Joaquín Estefanía, ex director del diario madrileño El País, compartía este sábado en esas páginas su preocupación por lo que él llama «el declive de la democracia en todo el mundo». Para llegar a semejante diagnóstico se apoyaba en una investigación de opinión pública del Pew Research Center (organización con sede en Washington que se define como Fact Tank o depósito de hechos), y transmitía su inquietud con estadísticas extraídas de ese trabajo: «España se sitúa en primera posición, entre los 24 países analizados, en la percepción de que los representantes políticos no tienen en cuenta a la gente común (85%); asimismo, ocupa la segunda posición en la idea de que ningún partido representa a los ciudadanos (60%), solo por detrás de…»
¿Cuál es el país que supera a España en la percepción crítica de los partidos políticos? Argentina, con el 62% de sus ciudadanos respondiendo que no se sienten representados.
«Este doble dato apuntala un diagnóstico claro: una fuerte desconexión entre ciudadanía y representantes, acompañada de una débil identificación con la oferta política existente», concluye Estefanía.
¿El alerta debería ser compartido por nosotros?
La investigación del Pew Research -citado como el Gold Standard o estándar de oro en este tipo de trabajos- también ilumina que el 83% de los argentinos cree que a los funcionarios les importa poco o nada lo que piensa el ciudadano promedio (el hombre de a pie).
Hay que ser cautelosos, pero el dato parece vincularse directamente con la caída en la participación electoral en las legislativas de 2025, donde en algunas provincias osciló entre el 46 y el 65% del padrón.
En ese ranking de disconformidad democrática, Argentina comparte ubicación con los Estados Unidos, lo cual haría pensar que la frustración es un subproducto de la polarización, y supera a Nigeria, por ejemplo. ¿En qué país los ciudadanos se sienten mejor representados? No es muy difícil de adivinar, orientados por el bienestar de las democracias escandinavas: también en ese casillero Suecia aparece como el modelo inalcanzable.
Otros índices definen los contornos del inquietante tablero. Atención, un 54% de los argentinos indicó estar insatisfecho con la democracia (¡con el sistema, no con el Gobierno!), en una mirada desaprobatoria que seguramente incluye a los tres poderes, también al judicial. Y un último dato clave: la idea de falta de representación es compartida por votantes de derecha, centro e izquierda. Es decir, nadie está conforme.

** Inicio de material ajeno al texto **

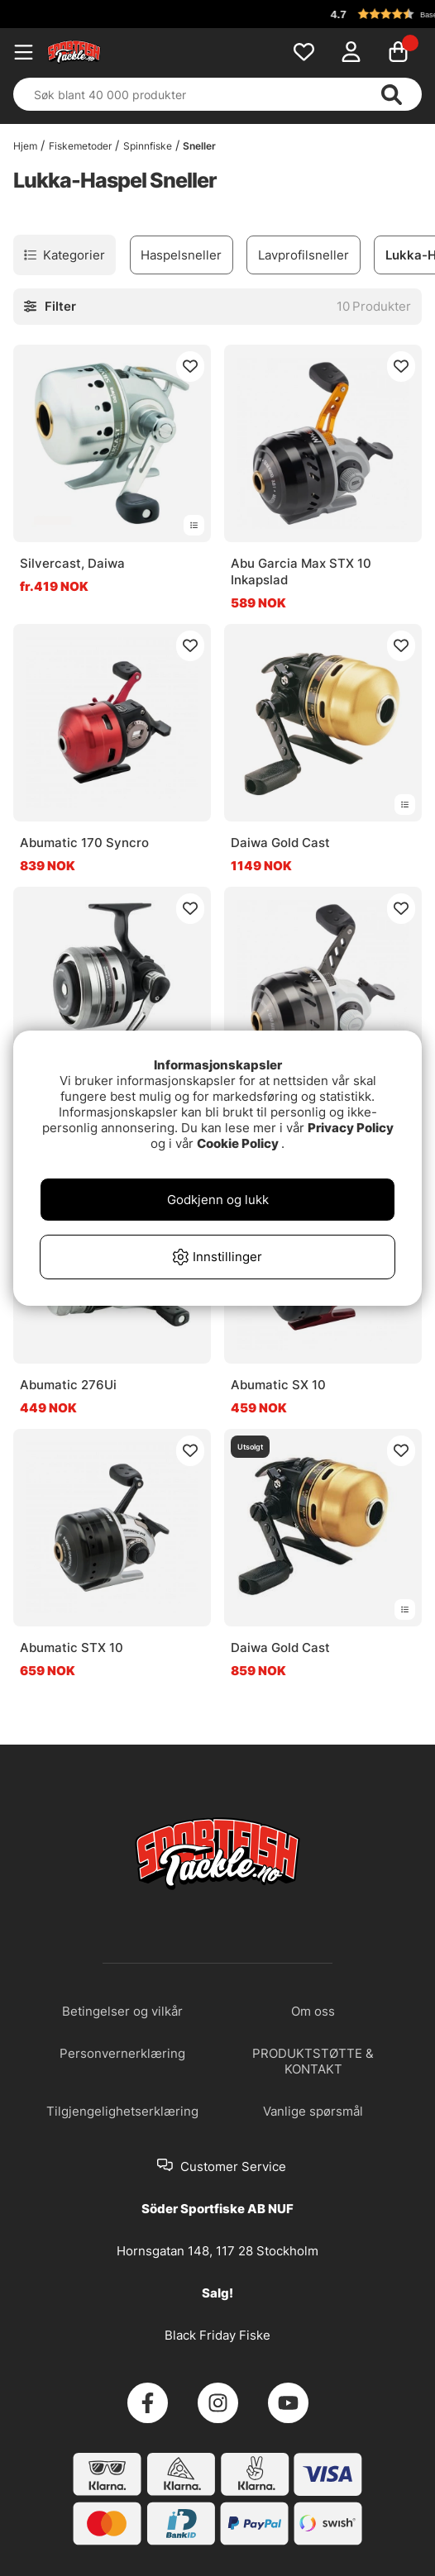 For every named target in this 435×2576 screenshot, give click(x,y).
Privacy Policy (351, 1128)
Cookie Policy (238, 1143)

¿Puede ser cierta esta descripción estadística cuando el día a día político se vive con una intensidad extrema? De nuevo allí la respuesta sería la polarización, como el fenómeno en el que minorías intensas, digamos libertarios y kirchneristas como los ejemplos paradigmáticos, ocupan la escena con polémicas y cruces permanentes que, lejos de mejorar la calidad de la vida democrática, la empeoran, y desaniman a una porción mayoritaria de la población.

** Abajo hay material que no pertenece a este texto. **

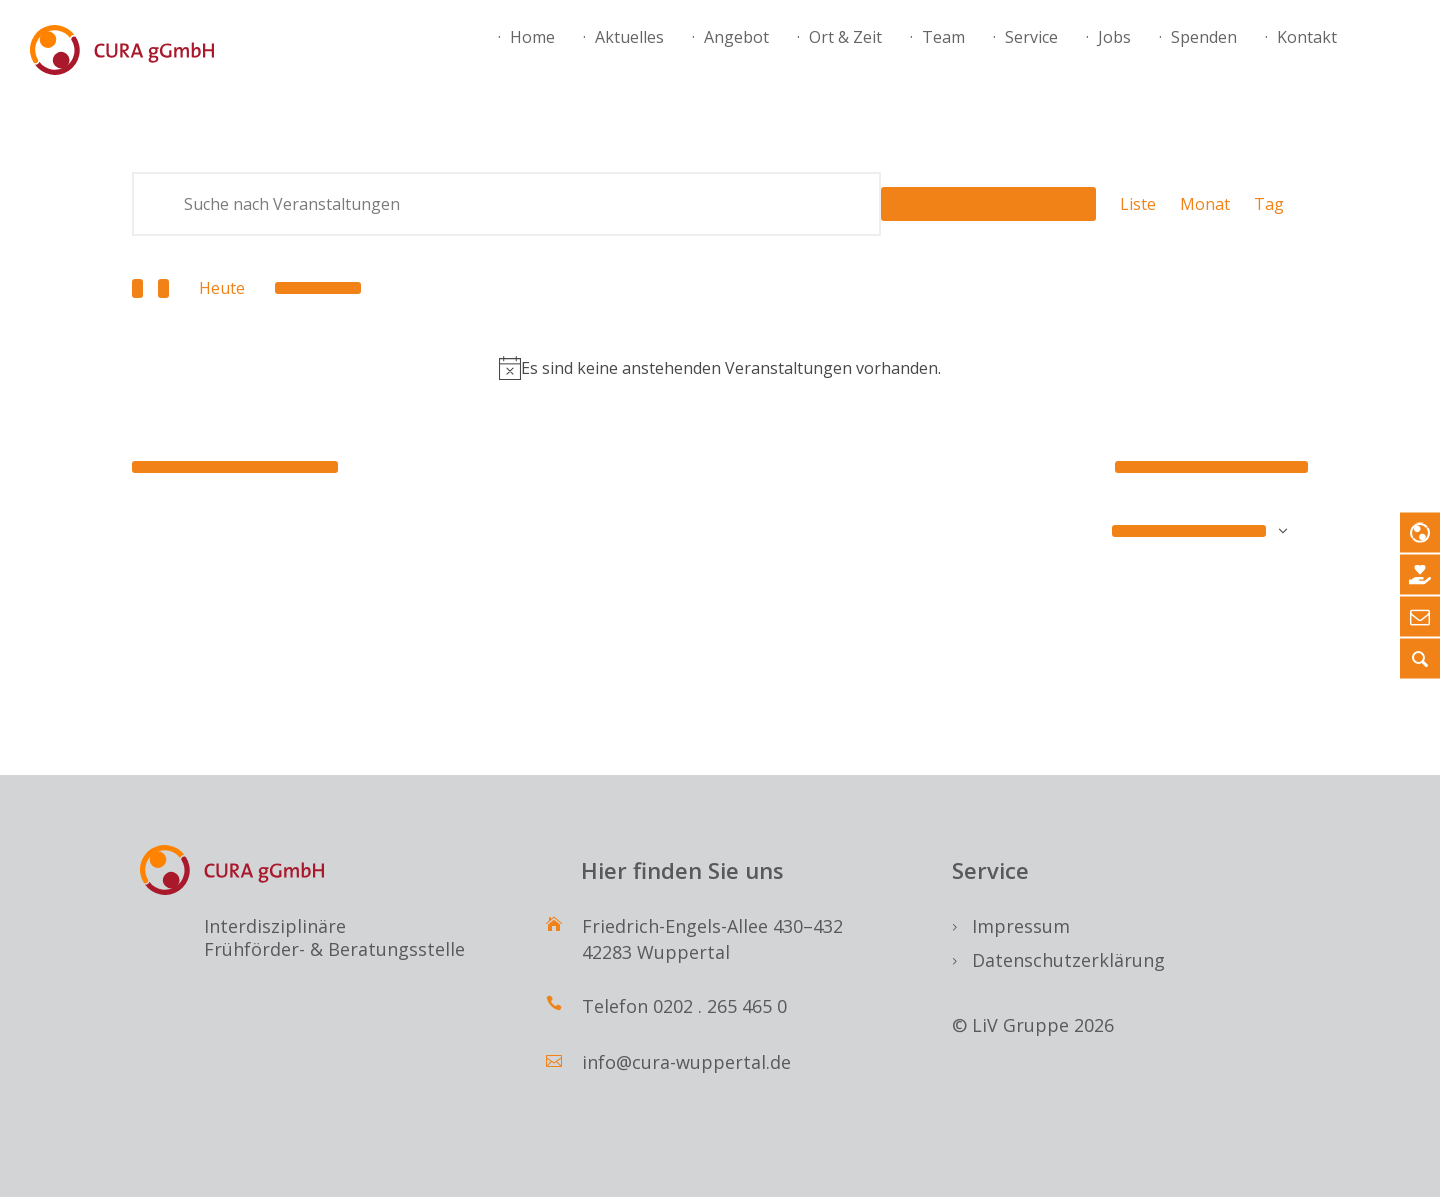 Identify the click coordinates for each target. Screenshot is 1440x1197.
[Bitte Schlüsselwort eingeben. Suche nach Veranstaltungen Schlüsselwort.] (506, 204)
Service (1031, 37)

Crisis silenciosa que avanza lejos de los títulos de último momento, invita a preguntarse cuáles son las alternativas, si las hay, en términos de candidatos y partidos, cuando los ciudadanos se manifiestan agotados hasta el escepticismo por la coyuntura. Si ensordecidos por los gritos, los insultos y las sospechas cotidianas, estamos perdiendo de vista el peligroso vacío que asoma detrás del ruido.